▶ [PROBLEM DETAILS]: Please copy each line of the records below that includes the word "παράδοσης".

· · · · ·

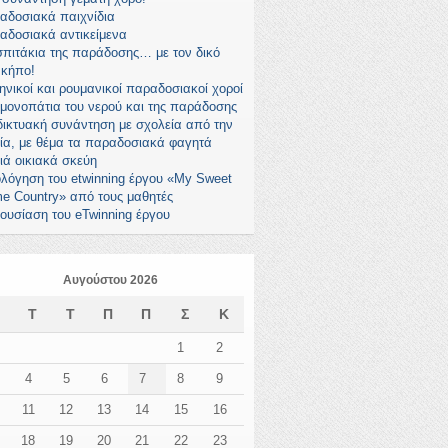
αδοσιακά παιχνίδια
αδοσιακά αντικείμενα
σπιτάκια της παράδοσης… με τον δικό
 κήπο!
ηνικοί και ρουμανικοί παραδοσιακοί χοροί
 μονοπάτια του νερού και της παράδοσης
δικτυακή συνάντηση με σχολεία από την
λία, με θέμα τα παραδοσιακά φαγητά
ιά οικιακά σκεύη
ολόγηση του etwinning έργου «My Sweet
e Country» από τους μαθητές
ουσίαση του eTwinning έργου
Αυγούστου 2026
Δ
Τ
Τ
Π
Π
Σ
Κ
1
2
4
5
6
7
8
9
11
12
13
14
15
16
18
19
20
21
22
23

· · · · ·

▶ [REPLY TO THE TASK]:
σπιτάκια της παράδοσης… με τον δικό
 μονοπάτια του νερού και της παράδοσης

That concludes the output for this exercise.